The BBCDebate: absentees more influential?

Last night the BBC aired its debate of the challengers, as it put it, with leaders of the five opposition parties squaring up to each other. Prime Minister David Cameron and Deputy Prime Minister Nick Clegg did not participate, and the latter was at pains to point out that he wasn’t even invited.

There’s little doubt this wasn’t the biggest Twitter event of the election campaign, but nonetheless well over a thousand tweets per minute were recorded, and in total we collected 151,417 tweets surrounding the event. Most activity, understandably, came towards the end of the debate as each politician tried to leave viewers with their version of events:

Number of tweets per minute

The spike towards the end could perhaps be explained away by the three “major” parties going into spinning overdrive as the debate closed; this seems clearer looking at the numbers of tweets per party:

Number of tweets per party

The second Ukip spike, just after 8:30pm, appears to coincide with Nigel Farage’s attack on the audience both in the studio and at home, while nearer 9pm is when the debate moved to immigration; at this point Ukip were getting more than twice as many mentions on Twitter as any other party.

As Sylvia outlined in our last post after the seven-way debate, we’ve created out own sentiment index, and below we plot the index for each of the parties, including the two not participating in the debate:

Sentiment during #BBCDebate


What is perhaps most notable is that the index with the biggest range is the Conservative one, despite David Cameron not participating; just before 9, not long after the question on defence, Conservative sentiment is at rock bottom, but just before the end of the debate (perhaps co-ordinated?), Tory sentiment is soaring, although in the final minute Labour’s sentiment is almost identical.
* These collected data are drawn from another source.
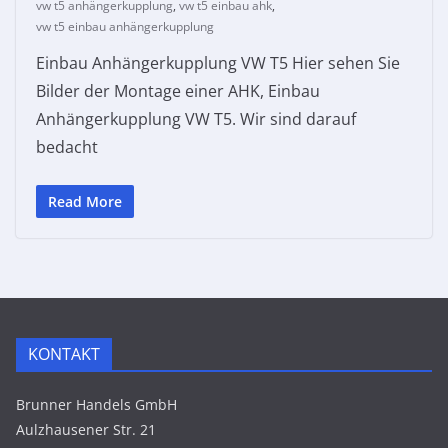
vw t5 anhängerkupplung
,
vw t5 einbau ahk
,
vw t5 einbau anhängerkupplung
Einbau Anhängerkupplung VW T5 Hier sehen Sie
Bilder der Montage einer AHK, Einbau
Anhängerkupplung VW T5. Wir sind darauf
bedacht
Read More
KONTAKT
Brunner Handels GmbH
Aulzhausener Str. 21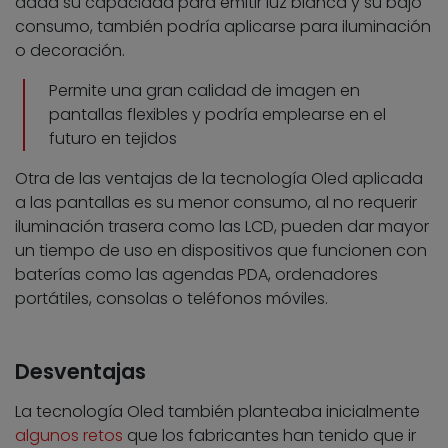
dada su capacidad para emitir luz blanca y su bajo
consumo, también podría aplicarse para iluminación
o decoración.
Permite una gran calidad de imagen en
pantallas flexibles y podría emplearse en el
futuro en tejidos
Otra de las ventajas de la tecnología Oled aplicada
a las pantallas es su menor consumo, al no requerir
iluminación trasera como las LCD, pueden dar mayor
un tiempo de uso en dispositivos que funcionen con
baterías como las agendas PDA, ordenadores
portátiles, consolas o teléfonos móviles.
Desventajas
La tecnología Oled también planteaba inicialmente
algunos retos
que los fabricantes han tenido que ir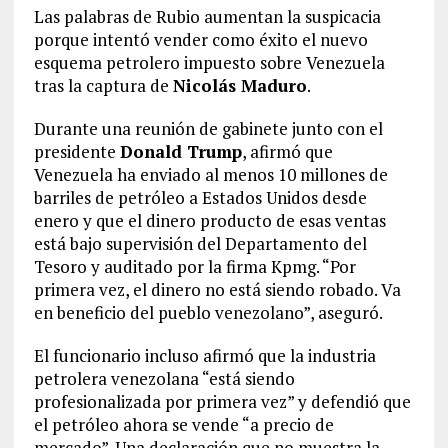
Las palabras de Rubio aumentan la suspicacia
porque intentó vender como éxito el nuevo
esquema petrolero impuesto sobre Venezuela
tras la captura de
Nicolás Maduro
.
Durante una reunión de gabinete junto con el
presidente
Donald Trump
, afirmó que
Venezuela ha enviado al menos 10 millones de
barriles de petróleo a Estados Unidos desde
enero y que el dinero producto de esas ventas
está bajo supervisión del Departamento del
Tesoro y auditado por la firma Kpmg. “Por
primera vez, el dinero no está siendo robado. Va
en beneficio del pueblo venezolano”, aseguró.
El funcionario incluso afirmó que la industria
petrolera venezolana “está siendo
profesionalizada por primera vez” y defendió que
el petróleo ahora se vende “a precio de
mercado”. Una declaración que no muestra la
The SNP, widely noted for their social media campaigning, also show a late burst, although Sturgeon’s somewhat disappointing final comments appear reflected in the last minute tail off in sentiment.

Overall it’s clear that very little is clear regarding who “won” last night, and whether indeed it was one of the two parties that didn’t participate – at least in the televised debate…
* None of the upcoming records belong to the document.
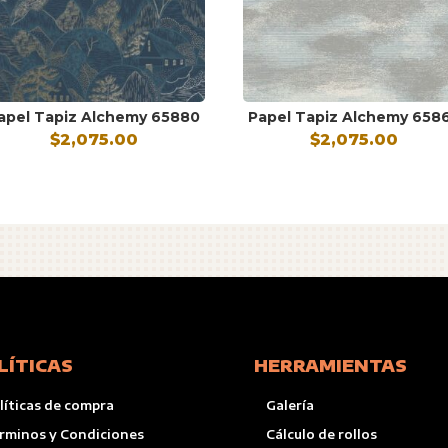
apel Tapiz Alchemy 65880
Papel Tapiz Alchemy 658
$
2,075.00
$
2,075.00
LÍTICAS
HERRAMIENTAS
líticas de compra
Galería
rminos y Condiciones
Cálculo de rollos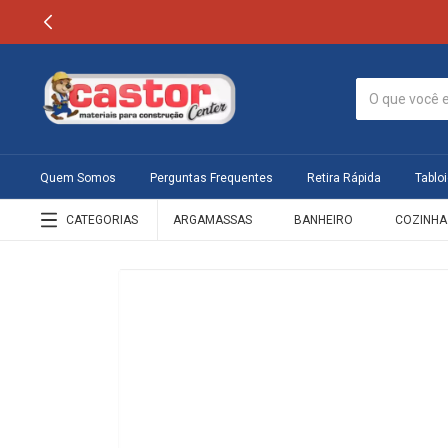
Quem Somos
Perguntas Frequentes
Retira Rápida
Tabloi
CATEGORIAS
ARGAMASSAS
BANHEIRO
COZINHA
Racism, Farage and Clarkson

The political story of the last 24 hours is clear: Ukip’s leader Nigel Farage would scrap racial discrimination laws in order to set free our employers from the shackles that bind them. Regardless of one’s feelings about this (Fraser Nelson thinks the SNP’s anti-rich bigotry is more appalling, while naturally the Huffington Post takes a different line), there’s little doubt it’s driven much content on social media in the last 24 hours; in the last hour alone, over a thousand tweets specifically mentioning Ukip have been sent.

Here in Reading we’re collecting election-related Tweets, and so this seemed like an good opportunity to visualise what’s going on. Below is a word cloud composed of two types of words: firstly terms in green, such as party names and references, and other proper nouns, and the second set if plain old words, and how frequently they occur. The font size is dictated by the frequency of the word or term: bigger for more commonly found terms.

Wordcloud 12 March

Unsurprisingly Ukip figure prominently in the terms, but amongst the words we see: legislation, racist, racial, discrimination, equality, scrap, rid, laws, and Nigel.
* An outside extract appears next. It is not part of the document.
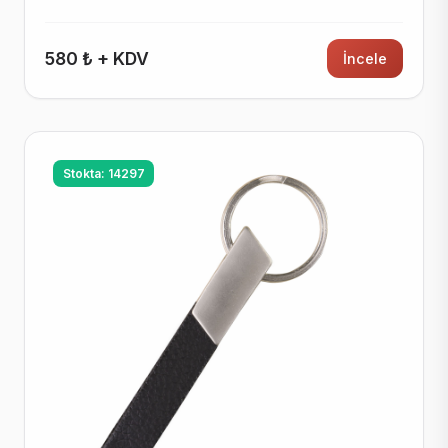
580 ₺ + KDV
İncele
Stokta: 14297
One interesting word there is misrepresent; it’s often claimed that Ukip are misrepresented – could that be what’s happening here?

Another term, tucked away in small font is one that keeps rumbling along: Clarkson.

How Accurate are Constituency Polls?

An additional source of data to calibrate forecast models for the forthcoming general election this time around is the sudden abundance of constituency level polls, almost exclusively thanks to Lord Ashcroft.  This undoubtedly is an awesome resource, but there’s at least two problems:

  1. Some of them must be inaccurate, writes Stephen Tall: On the basis that 1 in 20 statistical tests will produce an error if we choose a 5% level of significance, so 1 in 20 polls, statistically speaking, must be wrong. Hence with close on 200 constituency polls thus far, at least 9 must be wrong – which ones, though?
  2. How do we calibrate constituency polls into forecast models? In order to do so, we need some historical precedent – a previous election, for example.

As with Stephen Tall’s article, I don’t wish to reduce the importance of, and the welcome addition of Ashcroft’s polls. However, I do wish to try and dig a little deeper into both of these questions.

The only historical precedent we have for Ashcroft’s polls are by-elections, where we know the outcome. Wikipedia’s page on constituency polling, which can with a little bit of pain be turned into a use-able spreadsheet, and marshalled for this purpose.

There have been six by-elections for which constituency polling was carried out in this parliament: Clacton, Eastleigh, Heywood and Middleton, Newark, Rochester and Strood, and Wythenshawe and Sale East. For these by-elections we can plot the opinion poll vote share against actual vote share each party received in the by-election.

By-Election Opinion Polls and Outcomes

The 45-degree line represents a polling ideal: opinion poll vote shares are exactly equal to outcomes. Clearly this is unrealistic for every poll, but pollsters must aim to be near to this line, assuming voting intent does not change between the polling date and election date. Points above the line show that a party got more votes on election day than they were polled to, while points below suggests they got fewer.

Plots are undoubtedly informative, but quantifying potential biases needs more serious statistical work; a linear regression of by-election vote shares on poll shares can reveal the extent to which polls may be biased towards or against particular parties.

The purple dots above the 45 degree line are indicative of a downward bias in polls for Ukip’s vote share; linear regression analysis shows that this is significant, and represents about six polling points: Ukip’s actual vote share in these by-elections was six points more than it was polled to get. Hence pollsters under-estimated Ukip support. Equivalently, Labour’s red dots are generally below the line; pollsters over-estimated Labour’s vote share by three points in these by-elections.

Now, to some extent, it can be argued by-elections are not representative of reality since they often constitute protest votes by fed up voters. And these two biases (the rest are insignificantly different from zero) definitely suggest a protest vote away from the major party (Labour) to the fringe party (Ukip). But were this to be the case, it should be that pollsters pick up this sentiment when polling likely voters?

Nonetheless, this mini-analysis does suggest that, by and large, constituency polling is accurate – deviations from the 45-degree line are marginal at best (except for Labour and Ukip)…